#### WHAT TO WORK ON
Print the data exactly. Omit the pictures.

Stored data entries
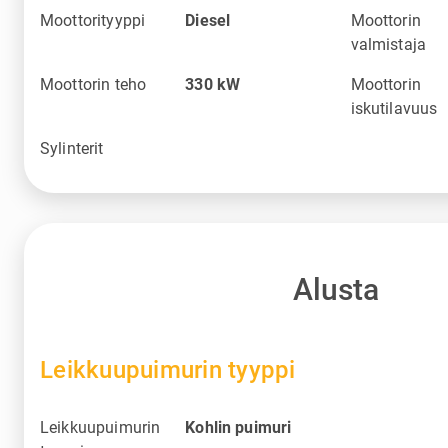
Moottorityyppi
Diesel
Moottorin
valmistaja
Moottorin teho
330
kW
Moottorin
iskutilavuus
Sylinterit
Alusta
Leikkuupuimurin tyyppi
Leikkuupuimurin
Kohlin puimuri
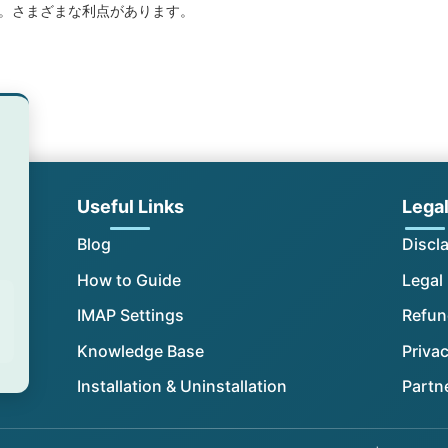
。さまざまな利点があります。
Useful Links
Lega
Blog
Discl
How to Guide
Legal
IMAP Settings
Refun
Knowledge Base
Privac
Installation & Uninstallation
Partn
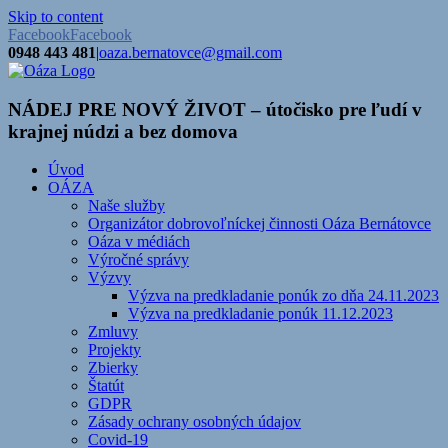
Skip to content
Facebook
Facebook
0948 443 481
|
oaza.bernatovce@gmail.com
NÁDEJ PRE NOVÝ ŽIVOT – útočisko pre ľudí v
krajnej núdzi a bez domova
Úvod
OÁZA
Naše služby
Organizátor dobrovoľníckej činnosti Oáza Bernátovce
Oáza v médiách
Výročné správy
Výzvy
Výzva na predkladanie ponúk zo dňa 24.11.2023
Výzva na predkladanie ponúk 11.12.2023
Zmluvy
Projekty
Zbierky
Štatút
GDPR
Zásady ochrany osobných údajov
Covid-19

#### YOUR SOLUTION
Moottorityyppi
Diesel
Moottorin
valmistaja
Moottorin teho
330
kW
Moottorin
iskutilavuus
Sylinterit
Alusta
Leikkuupuimurin tyyppi
Leikkuupuimurin
Kohlin puimuri
。さまざまな利点があります。
Useful Links
Lega
Blog
Discl
How to Guide
Legal
IMAP Settings
Refun
Knowledge Base
Privac
Installation & Uninstallation
Partn
Skip to content
Facebook
Facebook
0948 443 481
|
oaza.bernatovce@gmail.com
NÁDEJ PRE NOVÝ ŽIVOT – útočisko pre ľudí v
krajnej núdzi a bez domova
Úvod
OÁZA
Naše služby
Organizátor dobrovoľníckej činnosti Oáza Bernátovce
Oáza v médiách
Výročné správy
Výzvy
Výzva na predkladanie ponúk zo dňa 24.11.2023
Výzva na predkladanie ponúk 11.12.2023
Zmluvy
Projekty
Zbierky
Štatút
GDPR
Zásady ochrany osobných údajov
Covid-19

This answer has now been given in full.